I loved this passage, in which Henry’s father describes Adele: “She was in love with love. She couldn’t do anything partway. She felt everything so deeply, it was like the world was too much for her. Any time she’d hear a story about some kid who had cancer, or an old man whose wife died, or his dog even, it was like it happened to her. It was like she was missing the outer layer of skin that allows people to get through the day without bleeding all the time. The world got to be too much for her. Me, I’d just as soon stay a little bit numb.”

This Amazon link has an essay by Joyce Maynard about the different obsessions in her life that explain how she created Labor Day. I always enjoy reading about how authors decide what to write about, and how much is taken from their own experience.

This was my first Joyce Maynard novel, and it definitely won’t be my last. Highly recommended.

[This book came from a used book sale. I just saw what I spent on it it - $3 - which means I grossly underpaid for the pleasure of reading and owning this book.]

Labor Day Post: NICKEL AND DIMED by Barbara Ehrenreich and GIG by John Bowe and Marisa Bowe

In honor of Labor Day, I thought I would write today about two of my favorite books that discuss the American worker: Nickel and Dimed, by Barbara Ehrenreich, and Gig, by John Bowe and Marisa Bowe.

Nickel and Dimed, I can honestly say, changed my life.  The book is about a few months that Ehrenreich spent living on minimum wage.  She went to three American cities and got low-paying jobs (waitress, maid, etc.) and tried to get by solely on the money she made at those jobs.  Her matter-of-fact narration, combined with meticulous detail about her finances, the sheer physical labor of the jobs she took, and the lifestyle she was forced to adopt on minimum wage, make for an eye-opening, sobering, and unforgettable read.  When the book came out in 2001, Ehrenreich got some criticism for not spending enough time offering solutions to the nation’s poverty problem.

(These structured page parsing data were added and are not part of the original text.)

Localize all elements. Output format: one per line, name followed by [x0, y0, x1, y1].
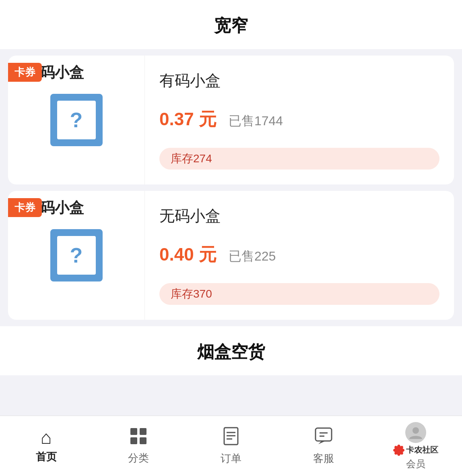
products-list: 卡券 码小盒 ? 有码小盒 0.37 元 已售1744 库存274 卡券 码小盒… [0, 56, 462, 320]
nav-item-home[interactable]: ⌂ 首页 [0, 428, 93, 464]
svg-rect-3 [140, 437, 146, 444]
section-title-kuanzhai: 宽窄 [0, 0, 462, 49]
product-sold-2: 已售225 [229, 248, 276, 265]
product-price-1: 0.37 元 [159, 108, 217, 131]
price-row-1: 0.37 元 已售1744 [159, 108, 439, 131]
svg-rect-1 [140, 428, 146, 435]
product-info-2: 无码小盒 0.40 元 已售225 库存370 [145, 191, 454, 320]
product-title-overlay-2: 码小盒 [40, 198, 84, 218]
product-stock-1: 库存274 [159, 148, 439, 170]
question-mark-icon-1: ? [56, 100, 97, 140]
product-image-area-1: 卡券 码小盒 ? [8, 56, 145, 184]
svg-rect-8 [316, 428, 332, 441]
product-image-area-2: 卡券 码小盒 ? [8, 191, 145, 320]
product-card-2[interactable]: 卡券 码小盒 ? 无码小盒 0.40 元 已售225 库存370 [8, 191, 454, 320]
member-avatar [405, 422, 426, 443]
nav-item-member[interactable]: 卡农社区 会员 [369, 422, 462, 470]
product-name-2: 无码小盒 [159, 206, 439, 226]
member-icon-area: 卡农社区 [393, 422, 438, 456]
category-icon [129, 427, 148, 448]
card-badge-1: 卡券 [8, 63, 42, 82]
service-icon [314, 427, 333, 448]
member-community-label: 卡农社区 [406, 445, 438, 455]
product-info-1: 有码小盒 0.37 元 已售1744 库存274 [145, 56, 454, 184]
section-title-yanhe: 烟盒空货 [0, 326, 462, 375]
nav-item-service[interactable]: 客服 [277, 427, 370, 466]
product-image-placeholder-1: ? [50, 94, 103, 146]
product-price-2: 0.40 元 [159, 243, 217, 267]
nav-item-order[interactable]: 订单 [185, 427, 277, 466]
nav-label-order: 订单 [221, 451, 241, 466]
product-stock-2: 库存370 [159, 283, 439, 305]
product-card-1[interactable]: 卡券 码小盒 ? 有码小盒 0.37 元 已售1744 库存274 [8, 56, 454, 184]
nav-label-member: 会员 [406, 457, 425, 470]
product-name-1: 有码小盒 [159, 70, 439, 91]
product-sold-1: 已售1744 [229, 112, 283, 130]
nav-label-service: 客服 [313, 451, 334, 466]
question-mark-icon-2: ? [56, 235, 97, 275]
product-title-overlay-1: 码小盒 [40, 63, 84, 83]
nav-label-category: 分类 [128, 451, 149, 465]
nav-label-home: 首页 [36, 450, 57, 464]
svg-rect-2 [130, 437, 137, 444]
svg-rect-0 [130, 428, 137, 435]
bottom-navigation: ⌂ 首页 分类 订单 [0, 416, 462, 476]
home-icon: ⌂ [41, 428, 52, 447]
price-row-2: 0.40 元 已售225 [159, 243, 439, 267]
product-image-placeholder-2: ? [50, 229, 103, 281]
nav-item-category[interactable]: 分类 [93, 427, 185, 465]
svg-point-12 [412, 427, 419, 434]
card-badge-2: 卡券 [8, 198, 42, 217]
order-icon [222, 427, 240, 448]
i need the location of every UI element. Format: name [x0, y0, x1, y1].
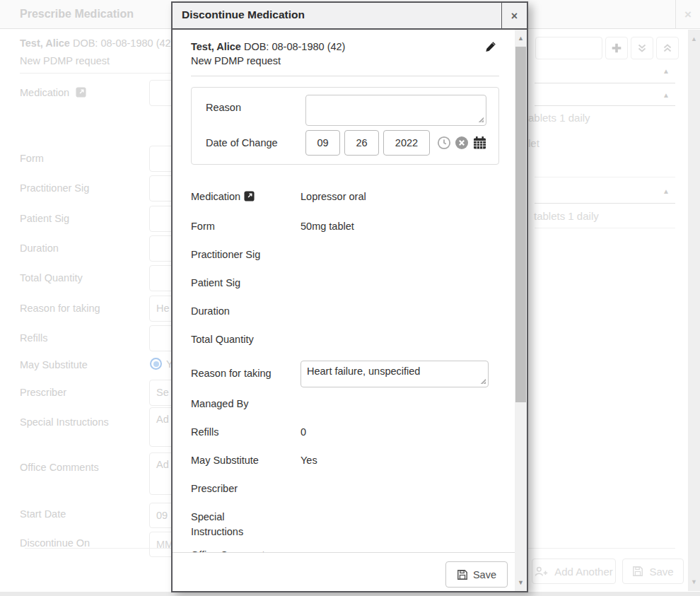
external-link-icon: [76, 87, 86, 100]
bg-label-office-comments: Office Comments: [20, 462, 99, 473]
divider: [535, 105, 675, 106]
bg-label-medication: Medication: [20, 87, 86, 100]
collapse-arrow-icon: ▲: [663, 67, 670, 75]
collapse-arrow-icon: ▲: [663, 91, 670, 99]
bg-label-reason-for-taking: Reason for taking: [20, 303, 100, 314]
bg-label-prescriber: Prescriber: [20, 387, 66, 398]
bg-label-refills: Refills: [20, 332, 47, 344]
field-label: Form: [191, 219, 272, 234]
field-label: Duration: [191, 304, 272, 319]
scroll-up-icon[interactable]: ▲: [515, 35, 527, 42]
dialog-body: Test, Alice DOB: 08-08-1980 (42) New PDM…: [173, 31, 515, 591]
field-label: Patient Sig: [191, 276, 272, 291]
save-button[interactable]: Save: [445, 561, 508, 588]
field-value: Yes: [301, 453, 317, 468]
scroll-up-icon: ▲: [688, 35, 700, 42]
patient-dob: DOB: 08-08-1980 (42): [244, 41, 345, 52]
edit-pencil-icon[interactable]: [485, 41, 496, 54]
external-link-icon[interactable]: [244, 191, 255, 206]
scroll-down-icon[interactable]: ▼: [515, 579, 527, 586]
divider: [535, 83, 675, 83]
background-close-icon: ×: [676, 0, 700, 29]
field-label: Refills: [191, 425, 272, 440]
scroll-down-icon: ▼: [688, 578, 700, 585]
divider: [535, 228, 675, 228]
field-row-may-substitute: May Substitute Yes: [191, 453, 499, 468]
divider: [20, 73, 197, 74]
bg-label-practitioner-sig: Practitioner Sig: [20, 182, 89, 194]
bg-save-button: Save: [622, 559, 684, 584]
double-chevron-down-icon: [636, 42, 648, 54]
date-of-change-row: Date of Change: [206, 130, 489, 156]
field-row-medication: Medication Lopressor oral: [191, 189, 499, 206]
dialog-footer: Save: [173, 552, 515, 591]
bg-med-row-text: tablets 1 daily: [534, 210, 599, 222]
save-floppy-icon: [632, 566, 643, 577]
patient-name: Test, Alice: [191, 41, 241, 52]
double-chevron-up-icon: [662, 42, 673, 54]
add-another-icon: [535, 566, 549, 578]
divider: [535, 177, 675, 177]
clock-icon[interactable]: [437, 136, 451, 150]
request-line: New PDMP request: [191, 54, 499, 68]
background-patient-line: Test, Alice DOB: 08-08-1980 (42): [20, 37, 174, 49]
date-year-input[interactable]: [383, 130, 430, 156]
dialog-header: Discontinue Medication ×: [173, 3, 527, 30]
field-label: Special Instructions: [191, 510, 272, 539]
bg-label-may-substitute: May Substitute: [20, 359, 88, 370]
bg-label-patient-sig: Patient Sig: [20, 213, 69, 224]
bg-med-row-text: let: [528, 137, 539, 149]
bg-medication-search-input: [535, 37, 602, 59]
field-label: Medication: [191, 189, 272, 206]
calendar-icon[interactable]: [472, 136, 487, 150]
collapse-arrow-icon: ▲: [663, 187, 670, 195]
field-value: Lopressor oral: [301, 189, 366, 206]
field-row-managed-by: Managed By: [191, 397, 499, 411]
bg-save-label: Save: [649, 566, 673, 578]
bg-label-discontinue-on: Discontinue On: [20, 537, 90, 549]
dialog-close-button[interactable]: ×: [501, 3, 527, 28]
patient-name: Test, Alice: [20, 37, 70, 49]
dialog-title: Discontinue Medication: [173, 3, 501, 28]
clear-date-icon[interactable]: [455, 136, 469, 150]
field-row-refills: Refills 0: [191, 425, 499, 440]
reason-textarea[interactable]: [305, 95, 486, 126]
field-label: May Substitute: [191, 453, 272, 468]
bg-label-total-quantity: Total Quantity: [20, 272, 83, 284]
field-row-patient-sig: Patient Sig: [191, 276, 499, 291]
field-label: Practitioner Sig: [191, 247, 272, 262]
divider: [535, 203, 675, 204]
save-floppy-icon: [457, 569, 468, 580]
patient-dob: DOB: 08-08-1980 (42): [73, 37, 174, 49]
field-row-form: Form 50mg tablet: [191, 219, 499, 234]
field-row-reason-for-taking: Reason for taking Heart failure, unspeci…: [191, 361, 499, 390]
field-label: Reason for taking: [191, 361, 272, 390]
bg-expand-all-button: [631, 37, 653, 59]
page-scrollbar: ▲ ▼: [688, 30, 700, 591]
discontinue-medication-dialog: Discontinue Medication × Test, Alice DOB…: [171, 1, 528, 592]
bg-label-special-instructions: Special Instructions: [20, 416, 109, 428]
date-month-input[interactable]: [305, 130, 340, 156]
discontinue-reason-section: Reason Date of Change: [191, 87, 499, 165]
field-label: Total Quantity: [191, 332, 272, 347]
field-label: Prescriber: [191, 481, 272, 496]
date-day-input[interactable]: [344, 130, 379, 156]
dialog-scrollbar[interactable]: ▲ ▼: [515, 30, 527, 591]
reason-label: Reason: [206, 95, 305, 113]
bg-may-substitute-radio: [150, 358, 162, 370]
field-row-prescriber: Prescriber: [191, 481, 499, 496]
reason-row: Reason: [206, 95, 489, 128]
field-row-practitioner-sig: Practitioner Sig: [191, 247, 499, 262]
background-request-line: New PDMP request: [20, 55, 110, 66]
field-row-duration: Duration: [191, 304, 499, 319]
add-another-label: Add Another: [554, 566, 613, 578]
field-label: Managed By: [191, 397, 272, 411]
background-page-title: Prescribe Medication: [20, 8, 134, 21]
bg-label-duration: Duration: [20, 243, 59, 254]
bg-label-form: Form: [20, 153, 44, 164]
save-label: Save: [473, 569, 496, 580]
scrollbar-thumb[interactable]: [515, 47, 526, 402]
plus-icon: [610, 42, 623, 54]
bg-add-button: [605, 37, 628, 59]
reason-for-taking-textarea[interactable]: Heart failure, unspecified: [301, 361, 489, 387]
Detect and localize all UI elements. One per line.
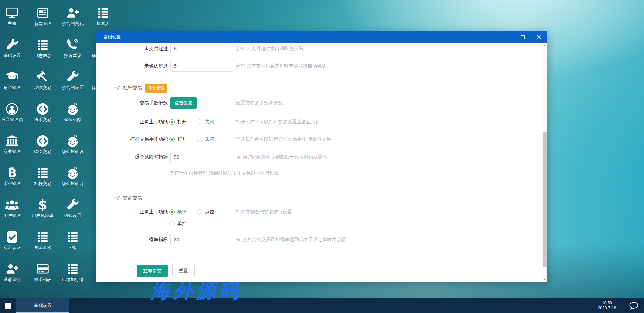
liquidation-risk-rate-input[interactable] [170,151,233,163]
form-row-stop-profit-loss: 止盈止亏功能 打开 关闭 打开用户将可以针对交易设置止盈止亏价 [96,118,542,126]
list-icon [54,263,91,275]
start-button[interactable] [0,298,16,313]
desktop-icon[interactable]: 已添加行情 [54,263,91,282]
radio-unselected-icon [197,209,202,215]
taskbar-clock[interactable]: 10:50 2023-7-18 [589,301,626,311]
svg-text:B: B [8,167,17,179]
field-label: 未确认超过 [96,63,168,69]
form-row-lots-multiplier: 交易手数倍数 点击设置 设置交易的手数和倍数 [96,97,542,109]
form-row-unconfirmed-timeout: 未确认超过 分钟,买方支付后卖方超时未确认将自动确认 [96,60,542,72]
desktop-icon[interactable]: 锁仓挖矿订 [54,167,91,186]
wrench-icon [54,199,91,211]
leverage-section: 杠杆交易币种管理 [115,83,534,93]
field-label: 止盈止亏功能 [96,209,168,215]
radio-option[interactable]: 单控 [169,221,187,227]
reset-button[interactable]: 重置 [172,265,195,277]
delivery-section: 交割交易 [115,193,534,203]
desktop-icon-label: 投诉建议 [54,53,91,58]
desktop-icon-label: 机器人 [85,21,121,26]
paper-plane-icon [115,195,120,201]
desktop-icon-label: 秒合约设置 [54,85,91,90]
settings-form: 未支付超过 分钟,未支付超时将自动取消交易未确认超过 分钟,买方支付后卖方超时未… [96,43,547,282]
list-icon [85,7,121,19]
form-row-leverage-entrust: 杠杆交易委托功能 打开 关闭 打开后前台可以进行杠杆交易委托,即限价交易 [96,135,542,143]
scrollbar-down-arrow[interactable] [542,277,547,282]
field-helper-text: 打开后前台可以进行杠杆交易委托,即限价交易 [236,136,331,142]
unpaid-timeout-input[interactable] [170,43,233,54]
radio-option[interactable]: 打开 [169,136,187,142]
radio-selected-icon [169,119,175,125]
radio-option-label: 单控 [177,221,187,227]
field-helper-text: 分钟,未支付超时将自动取消交易 [236,46,303,52]
paper-plane-icon [115,85,120,91]
desktop-icon-label: 储值記錄 [54,117,91,122]
field-helper-text: 针对交割合约交易进行设置 [236,209,292,215]
close-button[interactable] [532,31,546,43]
scrollbar [542,43,547,282]
section-divider [147,198,534,198]
desktop-icon-label: 锁仓挖矿订 [54,181,91,186]
desktop-icon-label: 已添加行情 [54,277,91,282]
field-label: 未支付超过 [96,46,168,52]
radio-option[interactable]: 关闭 [197,136,214,142]
field-label: 杠杆交易委托功能 [96,136,168,142]
window-titlebar[interactable]: 基础设置 [96,31,547,43]
windows-logo-icon [5,303,11,309]
field-helper-text: 设置交易的手数和倍数 [236,100,283,106]
taskbar-item-basic-settings[interactable]: 基础设置 [16,298,69,313]
window-title: 基础设置 [103,34,121,40]
radio-option-label: 关闭 [205,136,214,142]
radio-selected-icon [169,137,175,142]
taskbar-item-label: 基础设置 [34,303,52,309]
desktop-icon-label: k线 [54,245,91,250]
radio-option-label: 点控 [205,209,214,215]
desktop-icon-label: 钱包设置 [54,213,91,218]
maximize-button[interactable] [516,31,529,43]
reddit-icon [54,167,91,179]
radio-option[interactable]: 关闭 [197,119,214,125]
form-row-delivery-stop-profit-loss-line2: 单控 [96,220,542,228]
radio-group: 打开 关闭 [169,118,214,126]
minimize-button[interactable] [500,31,514,43]
chat-icon[interactable] [629,302,639,311]
desktop-icon[interactable]: k线 [54,231,91,250]
form-row-liquidation-risk-rate: 爆仓风险率指标 % 用户的风险率达到或低于该值时触发爆仓 [96,151,542,163]
reddit-icon [54,103,91,115]
section-divider [172,88,534,88]
currency-manage-button[interactable]: 币种管理 [145,84,167,93]
radio-option-label: 概率 [177,209,187,215]
phone-icon [54,39,91,51]
field-helper-text: % 交割合约交易风控概率达到或大于设定值时才会赢 [236,237,346,243]
form-row-delivery-stop-profit-loss: 止盈止亏功能 概率 点控 针对交割合约交易进行设置 [96,208,542,216]
probability-indicator-input[interactable] [170,234,233,245]
radio-option[interactable]: 点控 [197,209,214,215]
click-to-set-button[interactable]: 点击设置 [170,97,197,109]
scrollbar-thumb[interactable] [543,132,547,267]
desktop-icon[interactable]: 锁仓挖矿设 [54,135,91,154]
radio-unselected-icon [197,119,202,125]
submit-button[interactable]: 立即提交 [137,265,168,277]
svg-text:$: $ [38,199,47,211]
radio-unselected-icon [169,221,175,226]
desktop-icon[interactable]: 钱包设置 [54,199,91,218]
desktop-icon-label: 锁仓挖矿设 [54,149,91,154]
clock-time: 10:50 [589,301,626,306]
radio-option[interactable]: 打开 [169,119,187,125]
radio-option[interactable]: 概率 [169,209,187,215]
section-title: 杠杆交易 [123,85,142,91]
desktop-icon[interactable]: 储值記錄 [54,103,91,122]
form-row-unpaid-timeout: 未支付超过 分钟,未支付超时将自动取消交易 [96,43,542,54]
desktop-icon-label-partial: 接 [92,85,96,91]
list-icon [54,231,91,243]
field-helper-text: 分钟,买方支付后卖方超时未确认将自动确认 [236,63,326,69]
desktop-icon[interactable]: 投诉建议 [54,39,91,58]
radio-unselected-icon [197,137,202,142]
field-helper-text: 打开用户将可以针对交易设置止盈止亏价 [236,119,320,125]
unconfirmed-timeout-input[interactable] [170,60,233,72]
maximize-icon [521,35,525,39]
scrollbar-up-arrow[interactable] [542,43,547,48]
desktop-icon[interactable]: 机器人 [85,7,121,26]
desktop-icon[interactable]: 秒合约设置 [54,71,91,90]
basic-settings-window: 基础设置 未支付超过 分钟,未支付超时将自动取消交易未确认超过 分钟,买方支付后… [96,31,547,282]
clock-date: 2023-7-18 [589,306,626,311]
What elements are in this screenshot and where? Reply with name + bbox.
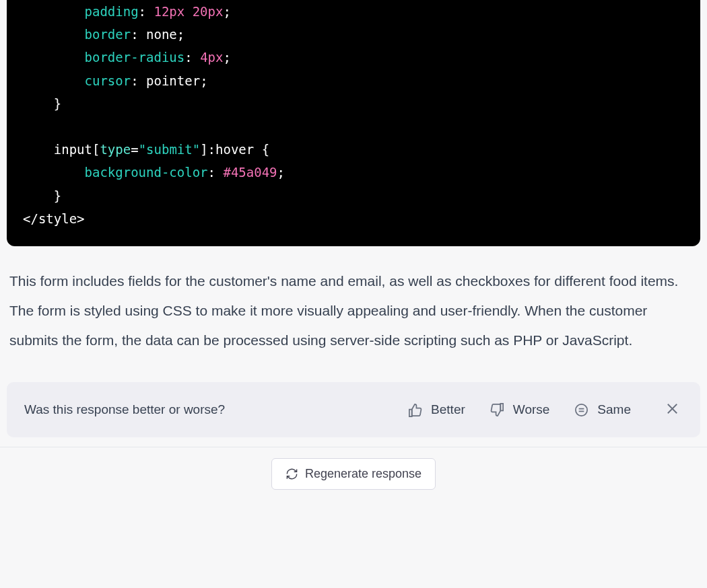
code-block: padding: 12px 20px; border: none; border… (7, 0, 700, 246)
close-icon (665, 401, 680, 416)
code-line (23, 115, 684, 138)
code-line: padding: 12px 20px; (23, 0, 684, 23)
regenerate-label: Regenerate response (305, 467, 422, 481)
code-line: background-color: #45a049; (23, 161, 684, 184)
code-line: border: none; (23, 23, 684, 46)
feedback-bar: Was this response better or worse? Bette… (7, 382, 700, 437)
same-label: Same (597, 402, 631, 417)
same-button[interactable]: Same (568, 400, 636, 420)
svg-point-0 (576, 404, 587, 416)
better-button[interactable]: Better (402, 400, 471, 420)
regenerate-icon (285, 468, 298, 480)
code-line: input[type="submit"]:hover { (23, 138, 684, 161)
close-button[interactable] (662, 398, 683, 421)
regenerate-button[interactable]: Regenerate response (271, 458, 436, 490)
equals-icon (574, 402, 589, 418)
code-line: </style> (23, 207, 684, 230)
worse-label: Worse (513, 402, 550, 417)
better-label: Better (431, 402, 465, 417)
response-description: This form includes fields for the custom… (7, 266, 700, 355)
feedback-question: Was this response better or worse? (24, 402, 389, 417)
code-line: border-radius: 4px; (23, 46, 684, 69)
code-line: } (23, 92, 684, 115)
code-line: cursor: pointer; (23, 69, 684, 92)
worse-button[interactable]: Worse (484, 400, 556, 420)
thumbs-down-icon (490, 402, 505, 418)
thumbs-up-icon (407, 402, 423, 418)
code-line: } (23, 184, 684, 207)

I didn’t share that criticism — if her goal was simply to make readers aware of how inadequate minimum wage is, she accomplished it in spades.  This book has stayed with me for a long, long time, and I highly recommend it.  [Note for TV fans: Morgan Spurlock accomplished the same thing in his first episode of Season I of "30 Days" - he and his girlfriend lived off of minimum wage for 30 days.  Worth a rental on DVD if you haven't seen it already.]

Gig Gig is a modern-day (2000) version of Studs Terkel’s famous book, Working.  It is basically a collection of short essays based on interviews with people doing all sorts of jobs, from a steel worker to a Wal-Mart greeter to a corporate lawyer.  It’s the type of book that you have to read in spurts; otherwise, the essays tend to run into each other and lose their staying power.  But if you’ve ever wondered about how other people earn a living, it’s really a fascinating read.

Finally, I apologize for the slow pace of posts these last few days – I am now using dial-up (dial-up!) from the beach, so everything is slower this week.